Data Collection: Before we can talk about check sheets we need to understand what we mean by data collection. This collected data needs to be accurate and relevant to the quality problem. The first is to establish a purpose for collecting this data. Second, we need to define the type of data that is going to be collected. Measurable data such as length, size, weight, time,...etc., and countable data such as the number of defects. The third step is to determine who is going to collect that data and when it should be collected.
Purpose: To determine the spread or variation of a set of data points in a graphical form. It is always a desire to produce things that are equal to their design values.
Histograms: A histogram is a tool for summarizing, analyzing, and displaying data.

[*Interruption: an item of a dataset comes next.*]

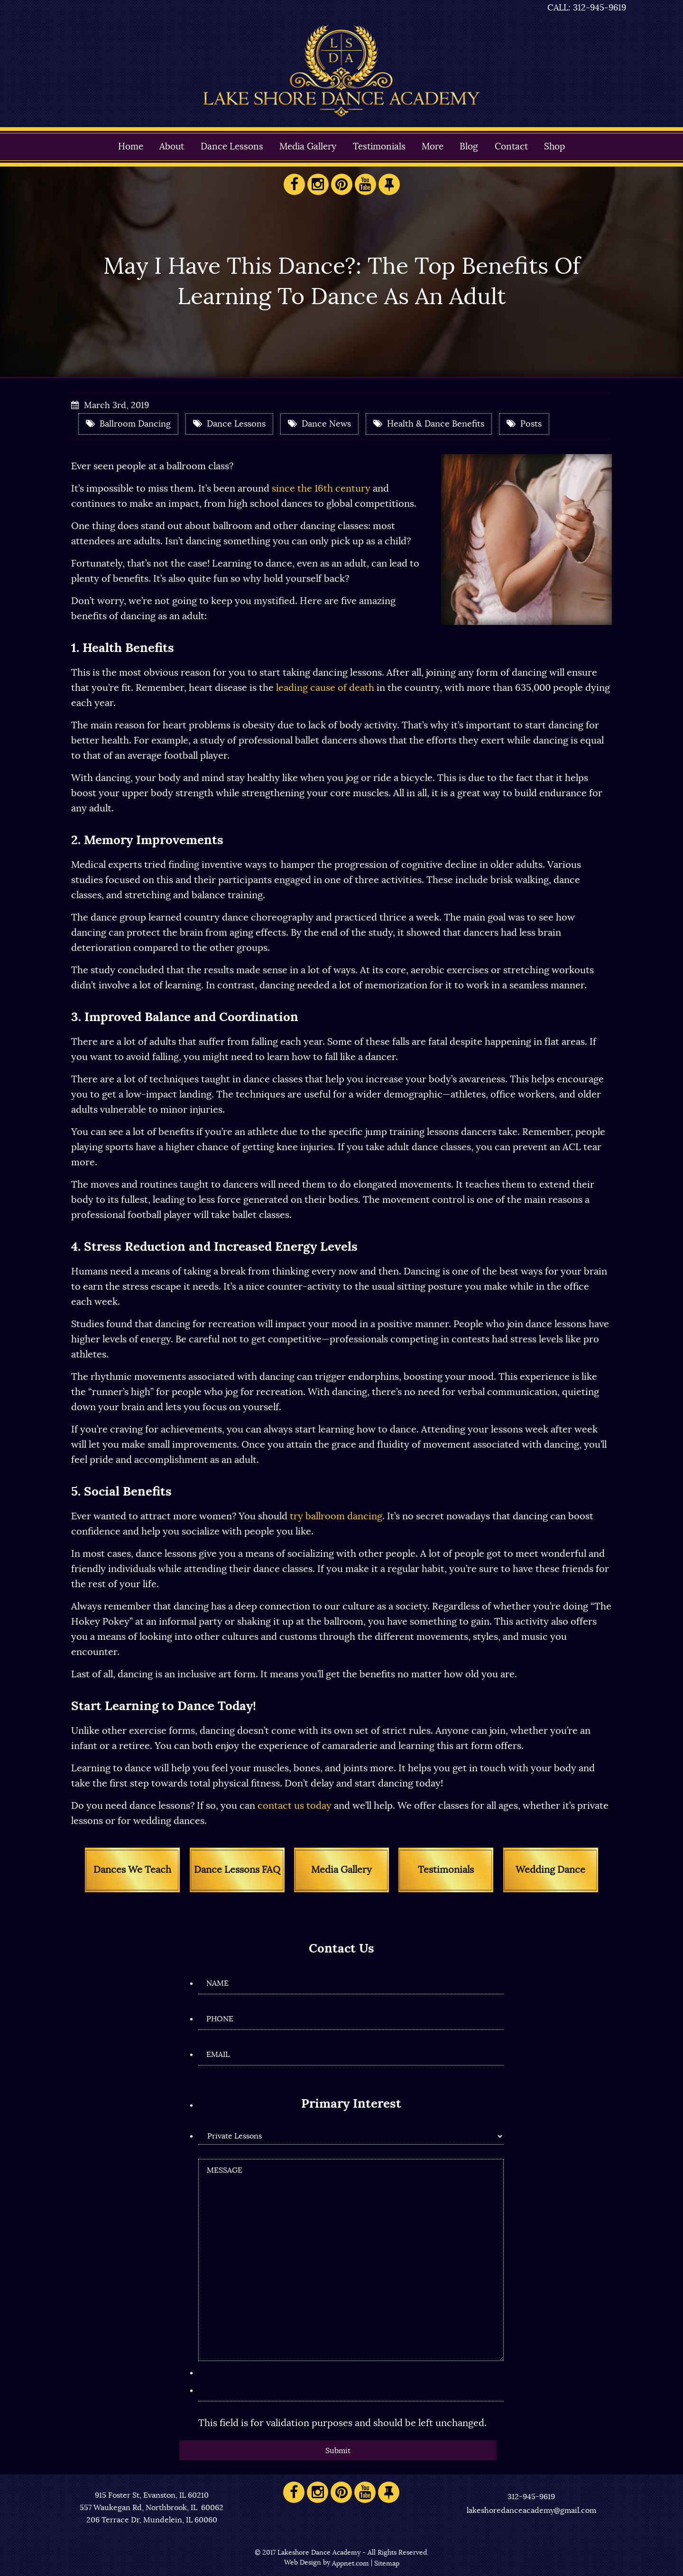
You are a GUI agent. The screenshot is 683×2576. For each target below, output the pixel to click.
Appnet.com (350, 2563)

It provides the user with a graphical representation of the amount of variation found in a set of data.
Constructing a Histogram: The following are the steps followed in the construction of a histogram:
Data collection: To ensure good results, a minimum of 50 data points, or samples, need to be collected
Calculate the range of the sample data: The range is the difference between the largest and smallest data points. Range = Largest point - smallest point.

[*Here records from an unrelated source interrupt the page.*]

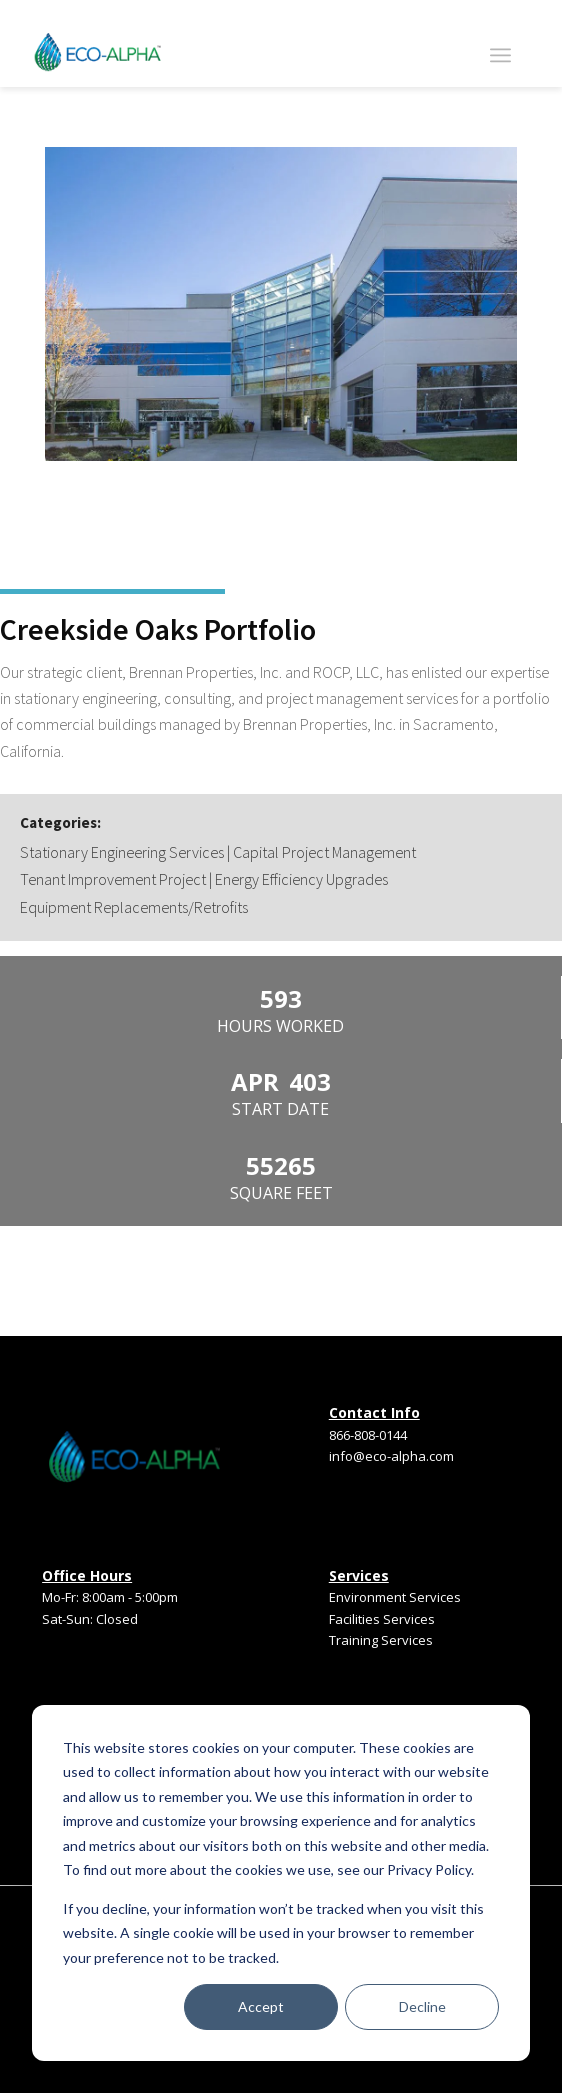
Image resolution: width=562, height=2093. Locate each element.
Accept (261, 2006)
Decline (422, 2006)
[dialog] (281, 1883)
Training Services (381, 1640)
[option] (281, 308)
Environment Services (395, 1597)
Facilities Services (382, 1619)
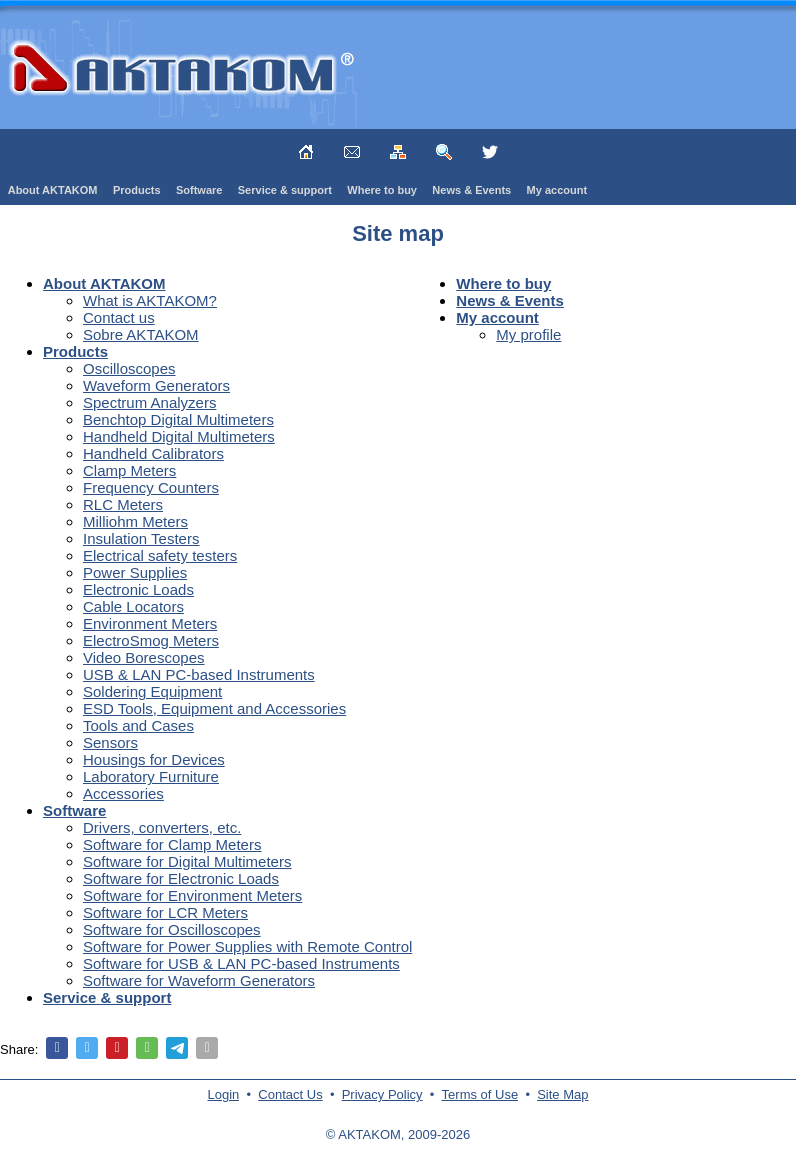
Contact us (119, 317)
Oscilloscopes (129, 368)
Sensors (110, 742)
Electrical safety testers (160, 555)
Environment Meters (150, 623)
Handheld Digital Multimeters (179, 436)
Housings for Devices (154, 759)
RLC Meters (123, 504)
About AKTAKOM (53, 190)
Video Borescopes (143, 657)
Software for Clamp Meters (172, 844)
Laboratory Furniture (151, 776)
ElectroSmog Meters (151, 640)
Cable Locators (133, 606)
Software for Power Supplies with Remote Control (247, 946)
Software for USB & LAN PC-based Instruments (241, 963)
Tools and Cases (138, 725)
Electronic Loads (138, 589)
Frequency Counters (151, 487)
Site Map (562, 1094)
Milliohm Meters (135, 521)
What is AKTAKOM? (150, 300)
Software (199, 190)
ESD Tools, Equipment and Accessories (214, 708)
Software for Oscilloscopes (172, 929)
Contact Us (290, 1094)
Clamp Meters (129, 470)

Calculate the size of the class interval. The class interval is the width of each class on the X axis. It is calculated by the following formula:
Class interval = Range / Number of classes.
Calculate the number of data points (frequency) that are in each class. A tally sheet is usually used to find the frequency of data points in each interval.

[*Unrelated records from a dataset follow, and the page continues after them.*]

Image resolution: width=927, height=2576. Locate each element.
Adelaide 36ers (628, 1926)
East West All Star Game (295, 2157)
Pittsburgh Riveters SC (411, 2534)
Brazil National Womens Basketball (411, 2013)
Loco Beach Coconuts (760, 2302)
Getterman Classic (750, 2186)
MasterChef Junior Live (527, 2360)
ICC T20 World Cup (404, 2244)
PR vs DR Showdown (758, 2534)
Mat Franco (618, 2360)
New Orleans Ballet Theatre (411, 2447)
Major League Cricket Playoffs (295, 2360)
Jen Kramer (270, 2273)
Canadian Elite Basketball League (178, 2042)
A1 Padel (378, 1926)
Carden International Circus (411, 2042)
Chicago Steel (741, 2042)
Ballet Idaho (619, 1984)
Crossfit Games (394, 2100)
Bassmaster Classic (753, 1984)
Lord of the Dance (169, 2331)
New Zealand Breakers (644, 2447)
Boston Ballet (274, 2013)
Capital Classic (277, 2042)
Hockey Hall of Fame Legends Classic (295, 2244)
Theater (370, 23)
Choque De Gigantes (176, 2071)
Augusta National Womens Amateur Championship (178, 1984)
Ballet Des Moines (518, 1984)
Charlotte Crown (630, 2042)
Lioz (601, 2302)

Conclusion: Histogram is simple tools that allow the user to identify and interpret the variation found in a set of data points. It is important to remember that histograms do not give solutions to problems.
VI - Scatter Diagrams
Purpose: To identify correlations that might exist between a quality characteristic and a factor that might be driving it.
Scatter Diagrams: A scatter diagram is a nonmathematical or graphical approach for identifying relationships between a performance measure and factors that might be driving it. This graphical approach is quick, easy to communicate to others, and generally easy to interpret.
Interpreting the Results: Once all the data points have been plotted onto the scatter diagram, you are ready to determine whether their exists a relation between the two selected items or not. When a strong relationship is present, the change in one item will automatically cause a change in the other. If no relationship can be detected, the change in one item will not effect the other item. Their are three basic types of relationships that can be detected to on a scatter diagram: 1. Positive relationship 2. Negative relationship 3. No relationship
Conclusion: Scatter diagrams allow the user to graphically identify correlations that could exist between a quality characteristic and a factor that might be driving it. It is a quality tool that is simple, easy to communicate to others, and generally easy to interpret
VII - Control Charts
Purpose: Process is in control and to monitor process variation on a continuous basis. Identifying the tolerance level in the variations. Control charts is one SPC tool that enables us to monitor and control process variation. Types of variation Common and Special Cause Variation
Control charts: Developed in the mid 1920's by Walter Shewhart of Bell labs. There are two basic types of control charts, the average and range control charts. The first deals with how close the process is to the nominal design value, while the range chart indicates the amount of spread or variability around the nominal design value. A control chart has basically three line: the upper control limit UCL, the center line CL, and the lower control limit LCL. A minimum of 25 points is required for a control chart to be accurate.